Patrick Head
FEISTY JUST LIKE HIS DAD
May was a difficult time at Williams, having started the season far from where we had planned, but I won’t dwell upon the steps we are taking to build a stronger team and a more consistent future. Formula 1 is a hard business, but the staff at Williams are all professionals and apply themselves to their tasks with 100 per cent commitment.
Motor Sport has asked me to write about the 1996 season, in which Damon Hill was paired with Jacques Villeneuve, in winning cars. Jacques had made his name in lndycars in 1995, winning the title and the Indy 500. Bernie Ecclestone had been telling Frank that we should be taking Jacques. I think he saw him as a promotable character for F1, and he was right.
lndycars were much heavier than F1 cars and did not have carbon brakes, so some adaptation was required, but with little or no limitation on testing back then we were able to give Jacques 22 days prior to the first race at Melbourne. Initially, Jacques was a little off competitive times, but he was very much in control and towards the end of testing raised his speed to what was required.
Damon and Jacques were very different characters at different stages of their careers. Damon had endured a tough 1995 season in which he was eclipsed by Michael Schumacher with the same engine, due in part to Beneffon being stronger than us on the pitwall. But in the winter of ’95/96 Damon prepared himself excellently for the new season, in fitness and approach. He had Tim Preston as race engineer, who had the advantage of Adrian Newey ‘on his shoulder’, the car was fast, the engine powerful and reliable but suddenly there was a new team-mate to beat.
Damon had come into the team alongside Alain Prost in 1993, after 18 months as test driver on the active ride program. The system was complex and often not easy to relate to a conventionally sprung car, and this was difficult for Alain, but Damon had the benefit of over a year learning the system.

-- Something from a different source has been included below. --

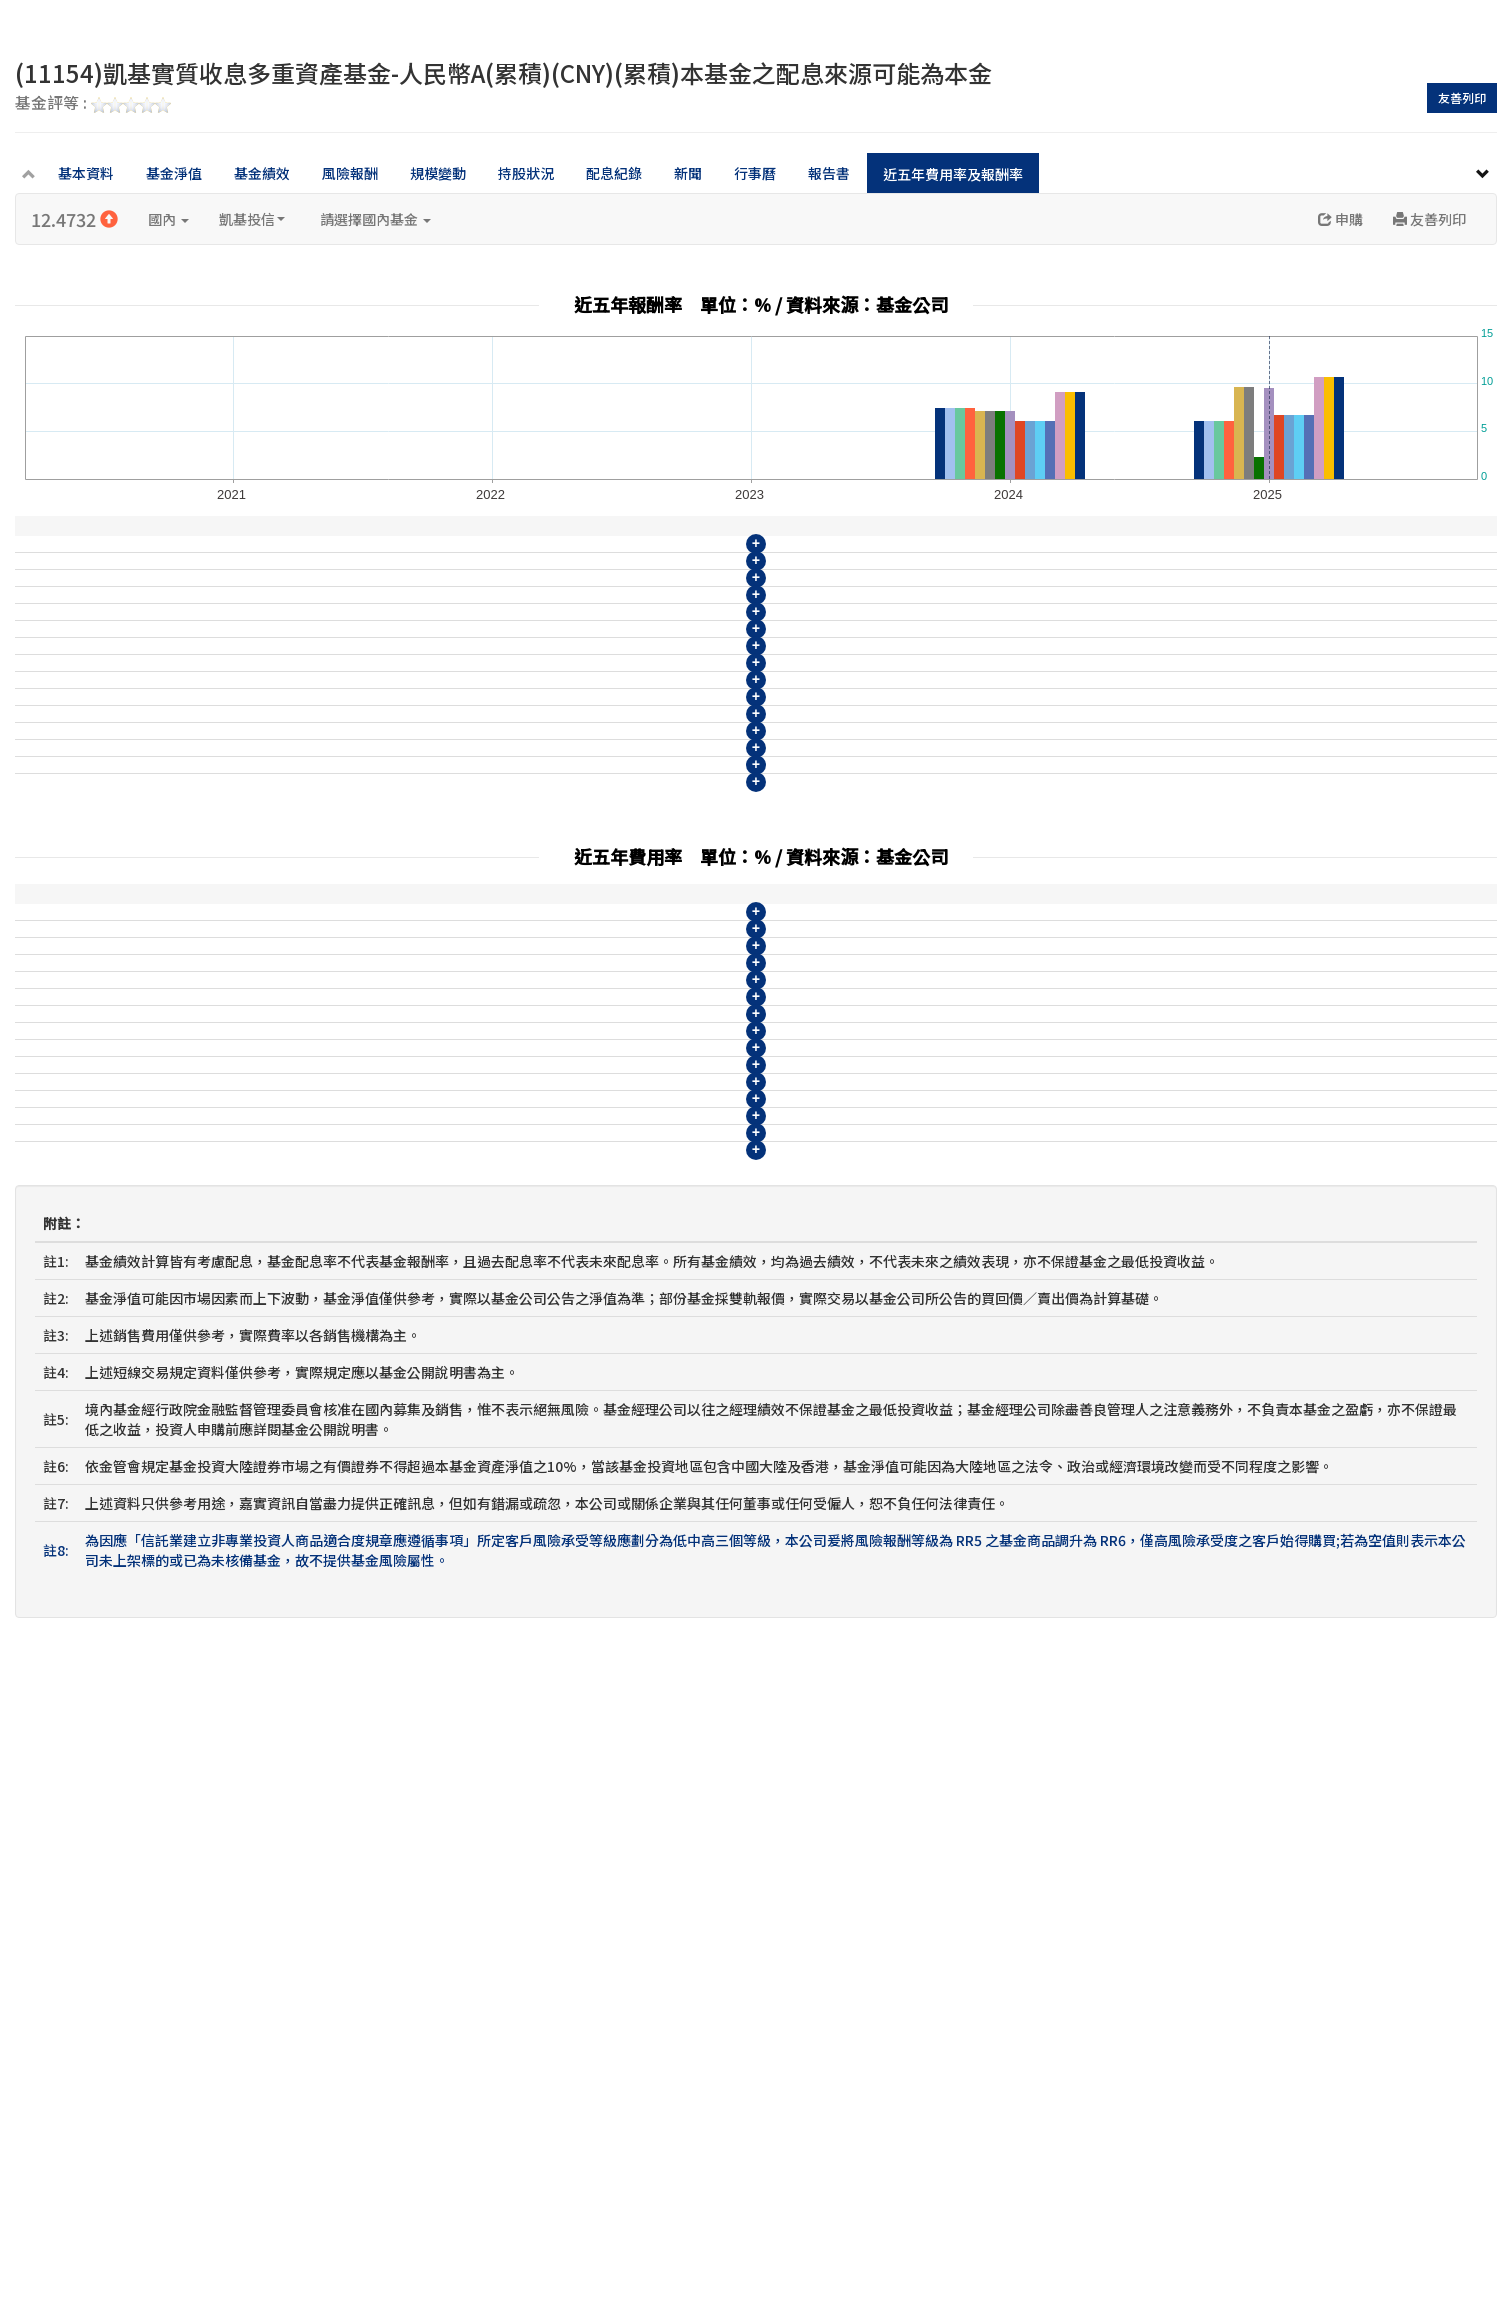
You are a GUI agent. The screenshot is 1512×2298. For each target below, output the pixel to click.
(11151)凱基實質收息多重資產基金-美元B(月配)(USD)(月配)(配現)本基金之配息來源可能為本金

With active banned by 1996, the cars were quite conventional in set-up, but Jacques often had a very different approach to Damon who would drive a soft compliant car, as he knew this would look after the tyres. Jacques would often go for a much stiffer set-up. He had some refreshing new ideas on asymmetric set-ups, with suspension and wings, tricks he had learned from Indy. The ‘new kid on the block’ loved racing.
It was remarkable that Jacques almost won his first race with us. He was leading at Melbourne, with Damon behind, but Renault observed some drops in oil pressure and we had to ask Jacques to slow, allowing Damon to lead the 1-2 instead. If any thoughts of conspiracy entered Jacques’ head, he did not speak them.
Jock Clear was Jacques’ race engineer and they developed a close bond. Jacques had been used to a team based solely around him, and I think that a two-car team with equal support for both cars was not familiar to him. He was a feisty guy and wanted to feel that all in the team supported him. After a long championship, it went right down to the wire at Suzuka, where Damon won the race and his title. Jacques had baffled all the way, but it would have been a cruel stroke if Damon had not won.
For 1997, Jacques was partnered by Heinz-Harald Frentzen and won his championship. Adrian had departed late in 1996, but the ’97 car still very much had his stamp upon it. Heinz-Harald often seemed to be faster than Jacques on Fridays and Saturday mornings, but most often when qualifying and racing arrived, Jacques was in front. Jacques loved to race, one aspect in which he is similar to the way of his father, Gilles.
Sometimes I used to suggest that Jacques should consider going softer in set-up to look after the tyres better, and with a grin Jacques would turn to Jock and ask him to go the other way. I think it was his way of saying ‘it’s more down to me than the car’. As I said, he was a feisty racer.